■ Problem details ■
Your reply should hold every record exactly as given, with no pictures in it.

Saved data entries
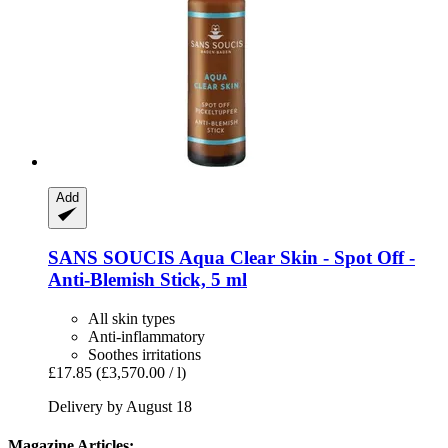
Add
SANS SOUCIS
Aqua Clear Skin -​ Spot Off -​
Anti-​Blemish Stick, 5 ml
All skin types
Anti-inflammatory
Soothes irritations
£17.85
(£3,570.00 / l)
Delivery by August 18
Magazine Articles:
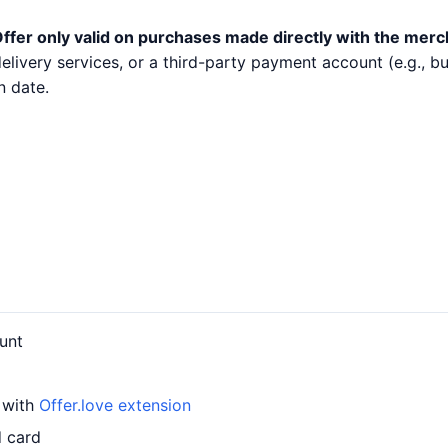
ffer only valid on purchases made directly with the merc
 delivery services, or a third-party payment account (e.g.,
n date.
unt
d with
Offer.love extension
d card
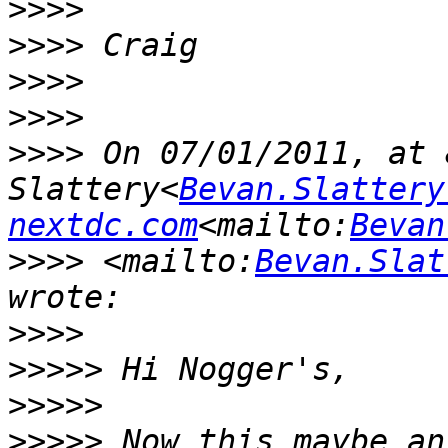
>>>>
>>>>
>>>>
>>>>
>>>>
 On 07/01/2011, at 
Slattery<
Bevan.Slattery
nextdc.com
<mailto:
Bevan
>>>>
 <mailto:
Bevan.Slat
>>>>
>>>>>
>>>>>
>>>>>
 Now this maybe an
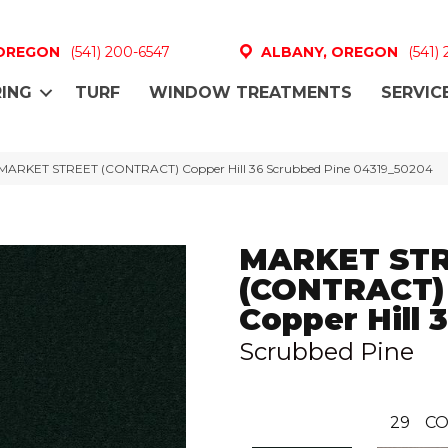
 OREGON
(541) 200-6547
ALBANY, OREGON
(541)
ING
TURF
WINDOW TREATMENTS
SERVIC
 MARKET STREET (CONTRACT) Copper Hill 36 Scrubbed Pine 04319_50204
MARKET ST
(CONTRACT)
Copper Hill 
Scrubbed Pine
29
CO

■ Task solution ■
Add
SANS SOUCIS
Aqua Clear Skin -​ Spot Off -​
Anti-​Blemish Stick, 5 ml
All skin types
Anti-inflammatory
Soothes irritations
£17.85
(£3,570.00 / l)
Delivery by August 18
Magazine Articles:
ffer only valid on purchases made directly with the merc
 delivery services, or a third-party payment account (e.g.,
n date.
unt
d with
Offer.love extension
d card
>>>>
>>>>
>>>>
>>>>
>>>>
 On 07/01/2011, at 
Slattery<
Bevan.Slattery
nextdc.com
<mailto:
Bevan
>>>>
 <mailto:
Bevan.Slat
>>>>
>>>>>
>>>>>
>>>>>
 Now this maybe an
 OREGON
(541) 200-6547
ALBANY, OREGON
(541)
ING
TURF
WINDOW TREATMENTS
SERVIC
 MARKET STREET (CONTRACT) Copper Hill 36 Scrubbed Pine 04319_50204
MARKET ST
(CONTRACT)
Copper Hill 
Scrubbed Pine
29
CO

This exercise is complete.